Kartu yang dihasilkan AI juga perlu dibandingkan dengan buku, catatan guru, jurnal, atau portal resmi. Sistem dapat salah memahami tabel, gambar, istilah khusus, dan kalimat yang memiliki lebih dari satu makna.
Baca Juga: Cara Menggunakan ChatGPT untuk Belajar di 2026: Tips, Contoh Prompt, dan Etika
Bagi pelajar yang belum memenuhi usia penggunaan mandiri, pembuatan akun perlu mengikuti ketentuan platform dan arahan sekolah atau orang tua.
Pertanyaan yang Sering Diajukan
Apa aplikasi flashcard gratis yang bagus?
Anki versi desktop, Quizlet, RemNote, Brainscape, Knowt, dan StudySmarter menyediakan akses gratis dengan ketentuan berbeda. Pilihan sebaiknya disesuaikan dengan batas fitur, perangkat, dan sistem pengulangan yang dibutuhkan.
Apakah flashcard efektif untuk menghafal?
Flashcard dapat membantu ketika pengguna mencoba menjawab sebelum melihat bagian belakang dan mengulang kartu secara terjadwal. Hasilnya lebih terbatas jika kartu hanya dibaca pasif.
Apakah lebih baik membuat kartu sendiri?
Membuat kartu sendiri membantu pengguna memilih informasi dan merumuskan pemahaman. Kartu buatan orang lain tetap dapat digunakan setelah diperiksa dan disesuaikan dengan materi.
Berapa banyak flashcard yang sebaiknya dipelajari setiap hari?
Tidak ada jumlah yang berlaku bagi semua pengguna. Mulailah dengan jumlah kecil yang dapat diselesaikan secara konsisten, lalu tambahkan kartu baru setelah beban pengulangan terasa terkendali.
Apakah flashcard dari AI boleh langsung digunakan?
Tidak disarankan. Periksa pertanyaan, jawaban, istilah, dan sumber karena kartu otomatis dapat mengandung kesalahan atau menguji informasi yang kurang penting.
Penutup
Aplikasi flashcard terbaik untuk menghafal materi perlu dipilih berdasarkan tujuan dan kebiasaan belajar. Anki unggul untuk pengulangan jangka panjang, Quizlet mudah digunakan oleh pemula, sedangkan RemNote menghubungkan kartu dengan catatan.

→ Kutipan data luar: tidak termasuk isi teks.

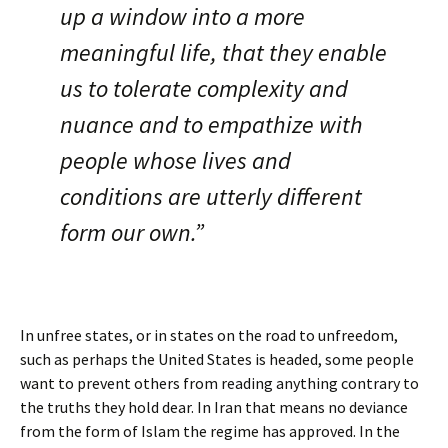
up a window into a more
meaningful life, that they enable
us to tolerate complexity and
nuance and to empathize with
people whose lives and
conditions are utterly different
form our own.”
In unfree states, or in states on the road to unfreedom,
such as perhaps the United States is headed, some people
want to prevent others from reading anything contrary to
the truths they hold dear. In Iran that means no deviance
from the form of Islam the regime has approved. In the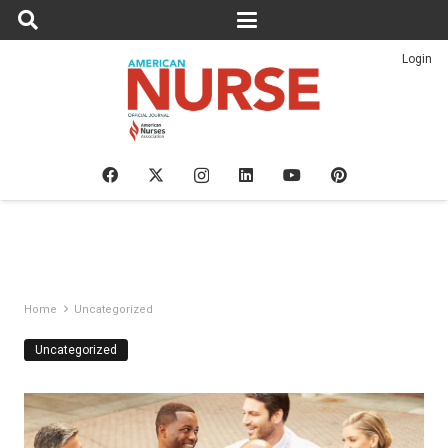
Login
Home
Uncategorized
Uncategorized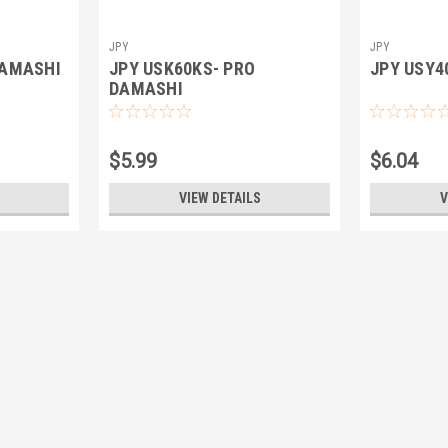
JPY
JPY
DAMASHI
JPY USK60KS- PRO
JPY USY4
DAMASHI
$5.99
$6.04
VIEW DETAILS
V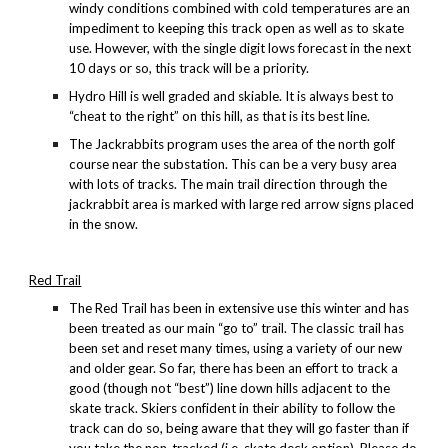
windy conditions combined with cold temperatures are an
impediment to keeping this track open as well as to skate
use. However, with the single digit lows forecast in the next
10 days or so, this track will be a priority.
Hydro Hill is well graded and skiable. It is always best to
“cheat to the right” on this hill, as that is its best line.
The Jackrabbits program uses the area of the north golf
course near the substation. This can be a very busy area
with lots of tracks. The main trail direction through the
jackrabbit area is marked with large red arrow signs placed
in the snow.
Red Trail
The
Red Trail has been in extensive use this winter and has
been treated as our main “go to” trail. The classic trail has
been set and reset many times, using a variety of our new
and older gear. So far, there has been an effort to track a
good (though not “best”) line down hills adjacent to the
skate track. Skiers confident in their ability to follow the
track can do so, being aware that they will go faster than if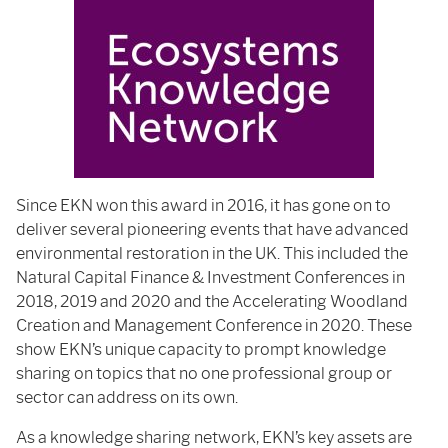
Since EKN won this award in 2016, it has gone on to
deliver several pioneering events that have advanced
environmental restoration in the UK. This included the
Natural Capital Finance & Investment Conferences in
2018, 2019 and 2020 and the Accelerating Woodland
Creation and Management Conference in 2020. These
show EKN’s unique capacity to prompt knowledge
sharing on topics that no one professional group or
sector can address on its own.
As a knowledge sharing network, EKN’s key assets are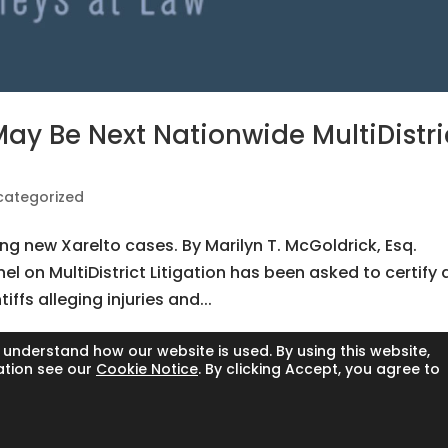
ay Be Next Nationwide MultiDistri
categorized
ng new Xarelto cases. By Marilyn T. McGoldrick, Esq.
el on MultiDistrict Litigation has been asked to certify 
tiffs alleging injuries and...
 understand how our website is used. By using this website,
ation see our
Cookie Notice
. By clicking Accept, you agree to
l rights reserved.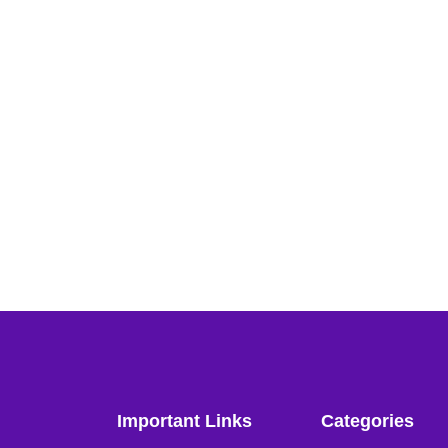
Important Links
Categories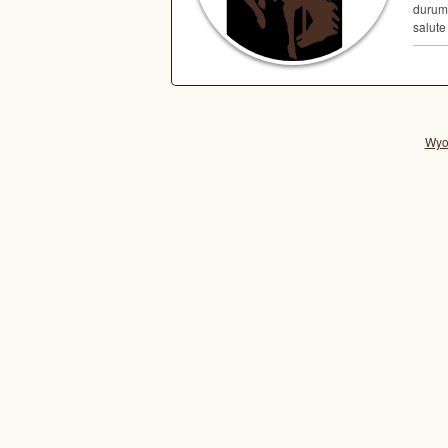
durum,
salute
Wyo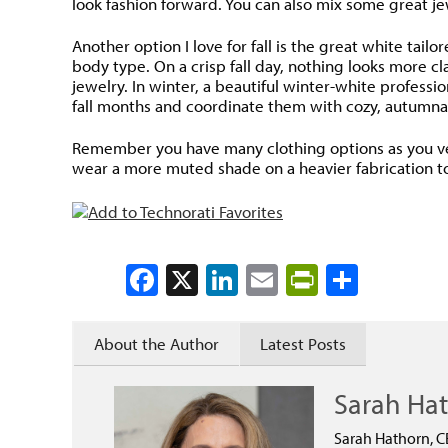
look fashion forward. You can also mix some great je
Another option I love for fall is the great white tai
body type. On a crisp fall day, nothing looks more cl
jewelry. In winter, a beautiful winter-white professi
fall months and coordinate them with cozy, autumna
Remember you have many clothing options as you ventu
wear a more muted shade on a heavier fabrication to 
Facebook
X
LinkedIn
Email
PrintFrien
Share
About the Author
Latest Posts
Sarah Ha
Sarah Hathorn, C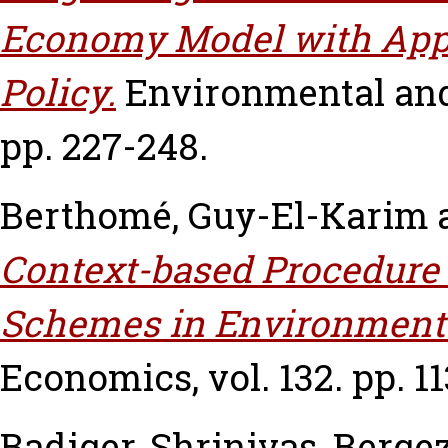
Economy Model with Appl
Policy.
Environmental and
pp. 227-248.
Berthomé, Guy-El-Karim
Context-based Procedure 
Schemes in Environmenta
Economics, vol. 132. pp. 11
Badiger, Shrinivas
,
Bergez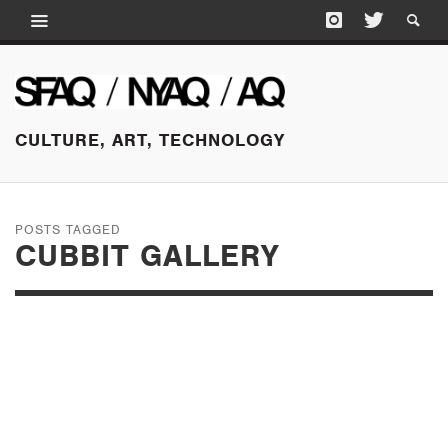
CULTURE, ART, TECHNOLOGY
POSTS TAGGED
CUBBIT GALLERY
JUNE 12, 2015
A SELECTION OF
OPENINGS, LONDON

Brainscape cocok untuk latihan berbasis keyakinan, Knowt membantu membuat kartu dari materi digital, dan StudySmarter menggabungkan beberapa kebutuhan belajar dalam satu aplikasi. Sebelum menentukan pilihan, uji paket gratis menggunakan materi nyata.
Flashcard akan lebih berguna apabila setiap kartu memuat satu gagasan, jawabannya jelas, dan pengulangannya dilakukan secara rutin. Periksa kembali fitur, batas penggunaan, privasi, serta harga melalui situs resmi pengembang karena ketentuannya dapat berubah.